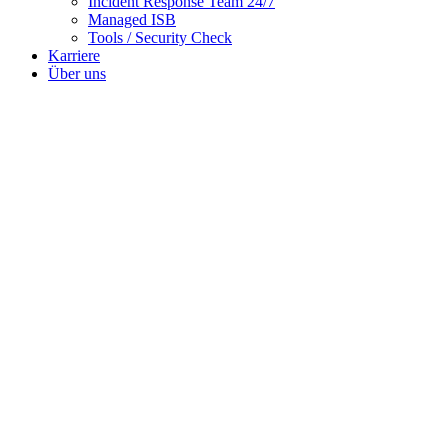
Incident Response Team 24/7
Managed ISB
Tools / Security Check
Karriere
Über uns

===============

With the pictures left out, write out all of the data exactly.

*Solution:*
Incident Response Team 24/7
Managed ISB
Tools / Security Check
Karriere
Über uns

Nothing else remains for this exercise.